BEGIN DATA RECORDS

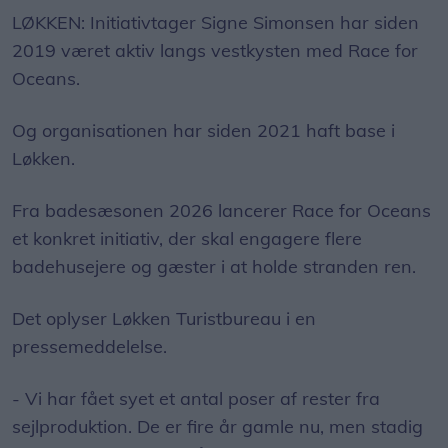
LØKKEN: Initiativtager Signe Simonsen har siden
2019 været aktiv langs vestkysten med Race for
Oceans.
Og organisationen har siden 2021 haft base i
Løkken.
Fra badesæsonen 2026 lancerer Race for Oceans
et konkret initiativ, der skal engagere flere
badehusejere og gæster i at holde stranden ren.
Det oplyser Løkken Turistbureau i en
pressemeddelelse.
- Vi har fået syet et antal poser af rester fra
sejlproduktion. De er fire år gamle nu, men stadig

END DATA RECORDS

**TASK REQUIREMENTS:** Please show, exactly as written, every line above that contains the word "Oceans".

**EXERCISE ANSWER:**
Oceans.
Fra badesæsonen 2026 lancerer Race for Oceans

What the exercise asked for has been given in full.